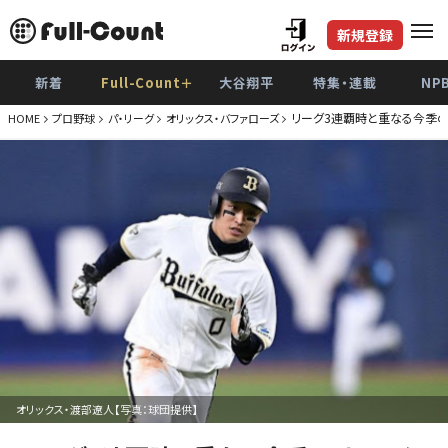
新規登録
新着
Full-Count＋
大谷翔平
特集・連載
NP
リーグ3連覇時と重なる今季の
HOME
プロ野球
パ・リーグ
オリックス・バファローズ
オリックス・渡部遼人【写真：球団提供】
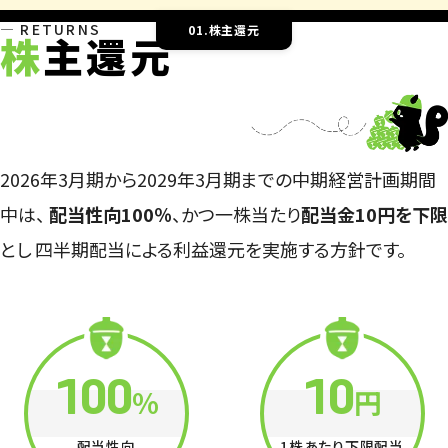
RETURNS
01.株主還元
株
主還元
2026年3月期から2029年3月期までの中期経営計画期間
中は、
配当性向100％
、かつ一株当たり
配当金10円を下限
とし
四半期配当による利益還元を実施する方針です。
100
10
%
円
配当性向
1株あたり下限配当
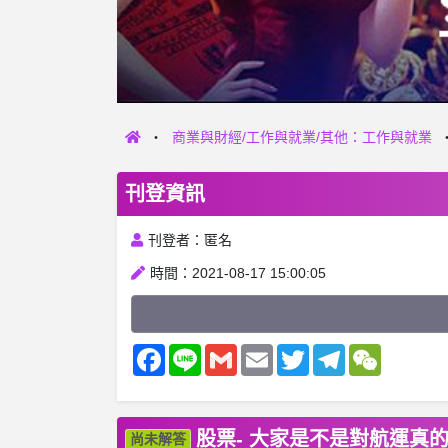
商業與財經/工作與就業/其他：工作與就業
刊登資訊
刊登者：匿名
時間：2021-08-17 15:00:05
Facebook
Line
Gmail
Email
Twitter
Telegram
WeChat
股票- 大家是不是對航運真
尚未解答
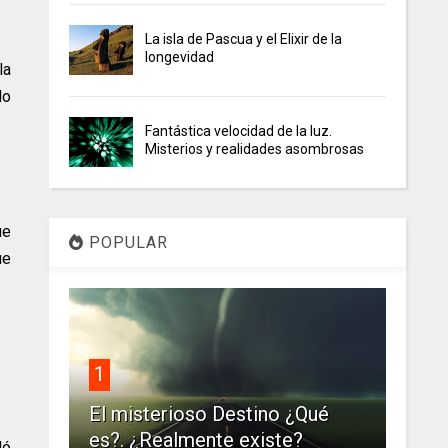
La isla de Pascua y el Elixir de la
longevidad
la
do
Fantástica velocidad de la luz.
Misterios y realidades asombrosas
ue
POPULAR
ue
1
El misterioso Destino ¿Qué
es?. ¿Realmente existe?
dó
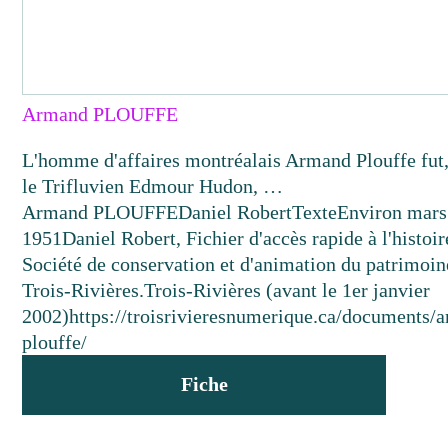
Armand PLOUFFE
L'homme d'affaires montréalais Armand Plouffe fut
le Trifluvien Edmour Hudon, …
Armand PLOUFFE
Daniel Robert
Texte
Environ mars
1951
Daniel Robert, Fichier d'accès rapide à l'histoir
Société de conservation et d'animation du patrimoin
Trois-Rivières.
Trois-Rivières (avant le 1er janvier
2002)
https://troisrivieresnumerique.ca/documents/
plouffe/
Fiche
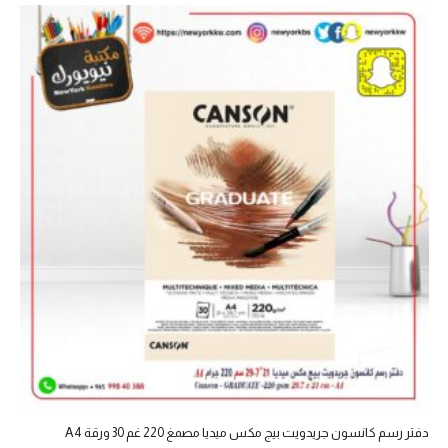
دفتر رسم كانسون جريدويت بيج مكس ميديا مصمغ 220 غم 30 ورقة A4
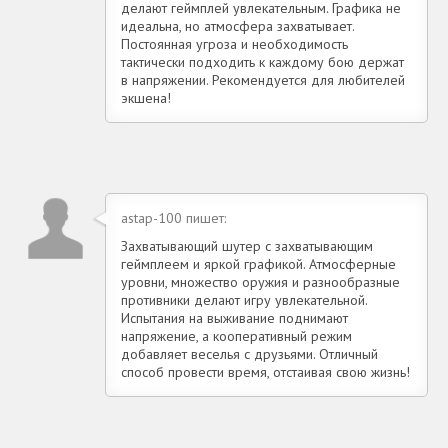
делают геймплей увлекательным. Графика не
идеальна, но атмосфера захватывает.
Постоянная угроза и необходимость
тактически подходить к каждому бою держат
в напряжении. Рекомендуется для любителей
экшена!
astap-100 пишет:
Захватывающий шутер с захватывающим
геймплеем и яркой графикой. Атмосферные
уровни, множество оружия и разнообразные
противники делают игру увлекательной.
Испытания на выживание поднимают
напряжение, а кооперативный режим
добавляет веселья с друзьями. Отличный
способ провести время, отстаивая свою жизнь!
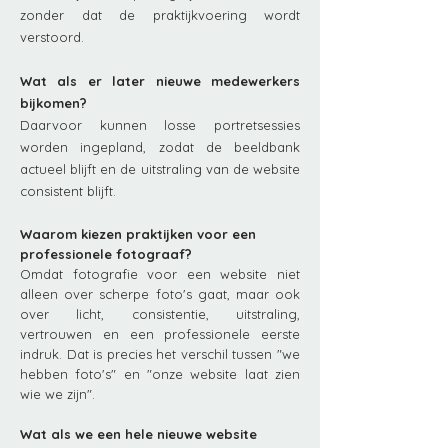
zonder dat de praktijkvoering wordt
verstoord.
Wat als er later nieuwe medewerkers
bijkomen?
Daarvoor kunnen losse portretsessies
worden ingepland, zodat de beeldbank
actueel blijft en de uitstraling van de website
consistent blijft.
Waarom kiezen praktijken voor een
professionele fotograaf?
Omdat fotografie voor een website niet
alleen over scherpe foto's gaat, maar ook
over licht, consistentie, uitstraling,
vertrouwen en een professionele eerste
indruk. Dat is precies het verschil tussen "we
hebben foto's" en "onze website laat zien
wie we zijn".
Wat als we een hele nieuwe website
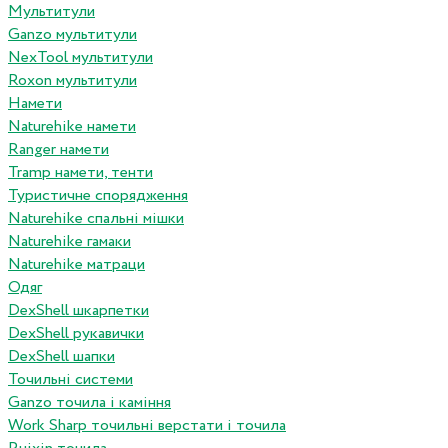
Мультитули
Ganzo мультитули
NexTool мультитули
Roxon мультитули
Намети
Naturehike намети
Ranger намети
Tramp намети, тенти
Туристичне спорядження
Naturehike спальні мішки
Naturehike гамаки
Naturehike матраци
Одяг
DexShell шкарпетки
DexShell рукавички
DexShell шапки
Точильні системи
Ganzo точила і каміння
Work Sharp точильні верстати і точила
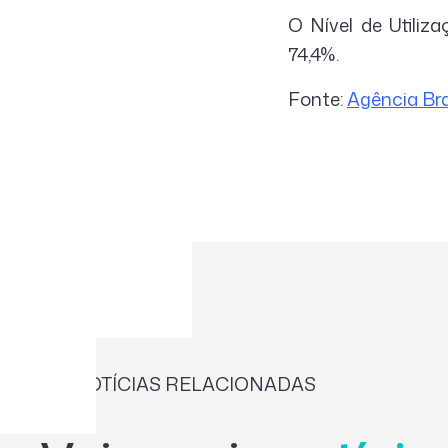
O Nível de Utiliz
74,4%.
Fonte:
Agência Bra
NOTÍCIAS RELACIONADAS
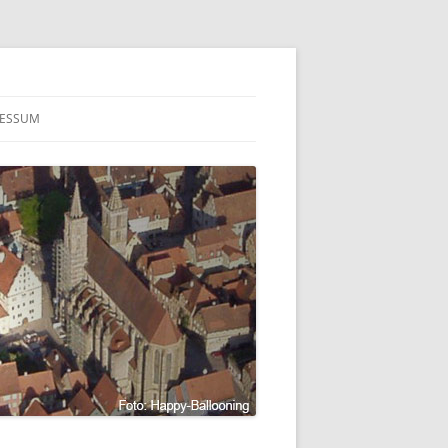
RESSUM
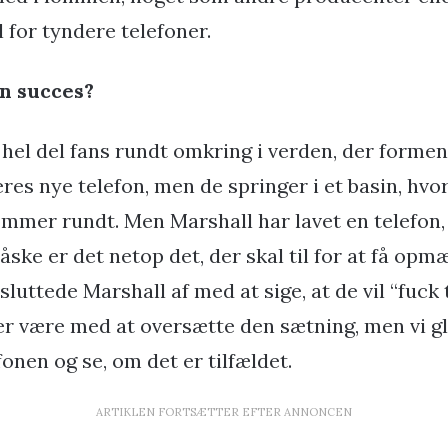
l for tyndere telefoner.
en succes?
hel del fans rundt omkring i verden, der forment
eres nye telefon, men de springer i et basin, hv
vømmer rundt. Men Marshall har lavet en telefon
måske er det netop det, der skal til for at få o
d sluttede Marshall af med at sige, at de vil “fuck
der være med at oversætte den sætning, men vi glæ
fonen og se, om det er tilfældet.
ARTIKLEN FORTSÆTTER EFTER ANNONCEN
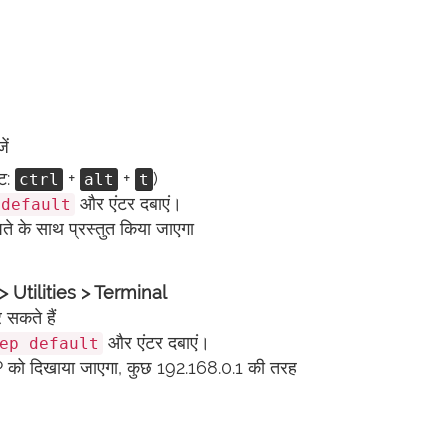
ें
कट:
+
+
)
ctrl
alt
t
और एंटर दबाएं।
 default
के साथ प्रस्तुत किया जाएगा
 Utilities > Terminal
सकते हैं
और एंटर दबाएं।
ep default
 को दिखाया जाएगा, कुछ 192.168.0.1 की तरह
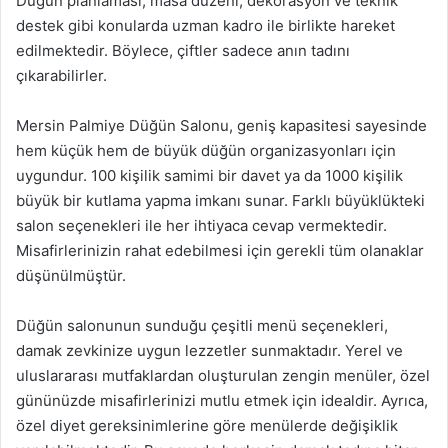
Düğün planlaması, masa düzeni, dekorasyon ve teknik
destek gibi konularda uzman kadro ile birlikte hareket
edilmektedir. Böylece, çiftler sadece anın tadını
çıkarabilirler.
Mersin Palmiye Düğün Salonu, geniş kapasitesi sayesinde
hem küçük hem de büyük düğün organizasyonları için
uygundur. 100 kişilik samimi bir davet ya da 1000 kişilik
büyük bir kutlama yapma imkanı sunar. Farklı büyüklükteki
salon seçenekleri ile her ihtiyaca cevap vermektedir.
Misafirlerinizin rahat edebilmesi için gerekli tüm olanaklar
düşünülmüştür.
Düğün salonunun sunduğu çeşitli menü seçenekleri,
damak zevkinize uygun lezzetler sunmaktadır. Yerel ve
uluslararası mutfaklardan oluşturulan zengin menüler, özel
gününüzde misafirlerinizi mutlu etmek için idealdir. Ayrıca,
özel diyet gereksinimlerine göre menülerde değişiklik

···

#### [Goal of the exercise]
Scan the listing above for the word "özel" and copy every line that holds it.

#### [Response]
uluslararası mutfaklardan oluşturulan zengin menüler, özel
özel diyet gereksinimlerine göre menülerde değişiklik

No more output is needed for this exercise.